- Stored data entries
● ● ● ●
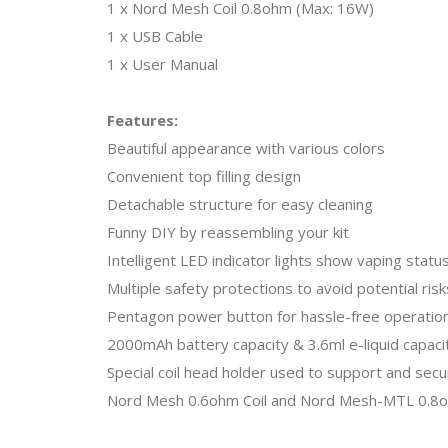
1 x Nord Mesh Coil 0.8ohm (Max: 16W)
1 x USB Cable
1 x User Manual
Features:
Beautiful appearance with various colors
Convenient top filling design
Detachable structure for easy cleaning
Funny DIY by reassembling your kit
Intelligent LED indicator lights show vaping statu
Multiple safety protections to avoid potential risk
Pentagon power button for hassle-free operatio
2000mAh battery capacity & 3.6ml e-liquid capaci
Special coil head holder used to support and secu
Nord Mesh 0.6ohm Coil and Nord Mesh-MTL 0.8oh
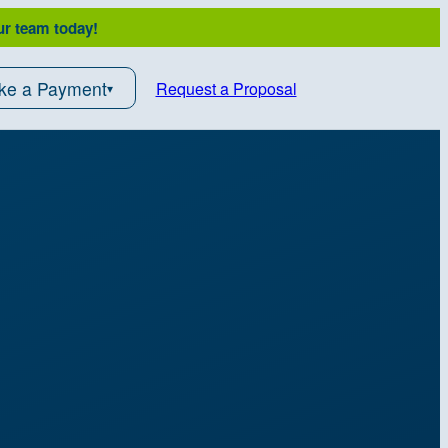
ur team today!
ke a Payment
Request a Proposal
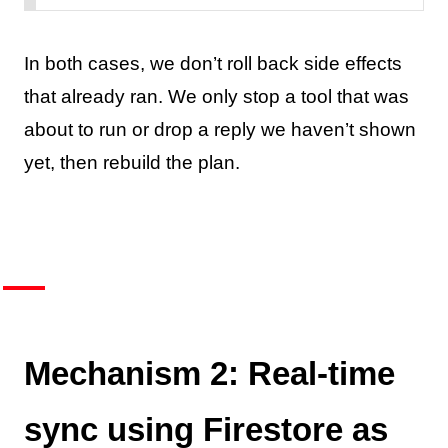
In both cases, we don’t roll back side effects
that already ran. We only stop a tool that was
about to run or drop a reply we haven’t shown
yet, then rebuild the plan.
Mechanism 2: Real-time
sync using Firestore as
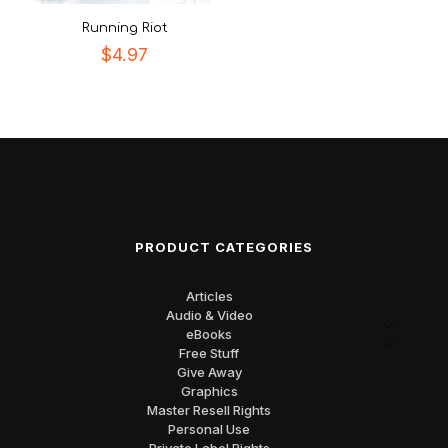
Running Riot
$
4.97
PRODUCT CATEGORIES
Articles
Audio & Video
eBooks
Free Stuff
Give Away
Graphics
Master Resell Rights
Personal Use
Private Label Rights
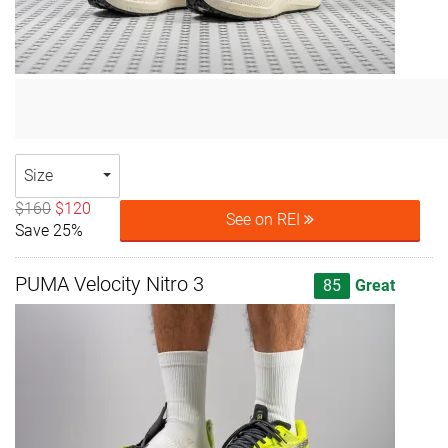
Size
$160
$120
See on REI
Save 25%
PUMA Velocity Nitro 3
85
Great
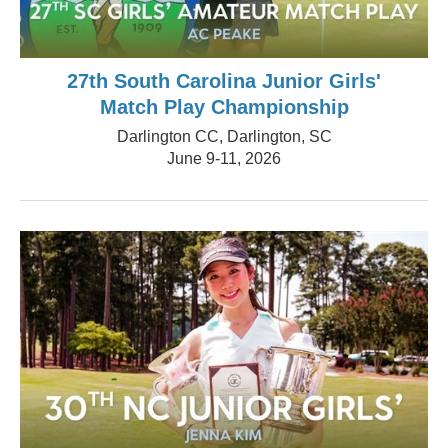
27th South Carolina Junior Girls'
Match Play Championship
Darlington CC, Darlington, SC
June 9-11, 2026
● ● ● ●
- Description of the task
For every line of the data above that contains "Nord", copy that line.

- Solution to the exercise
1 x Nord Mesh Coil 0.8ohm (Max: 16W)
Nord Mesh 0.6ohm Coil and Nord Mesh-MTL 0.8oh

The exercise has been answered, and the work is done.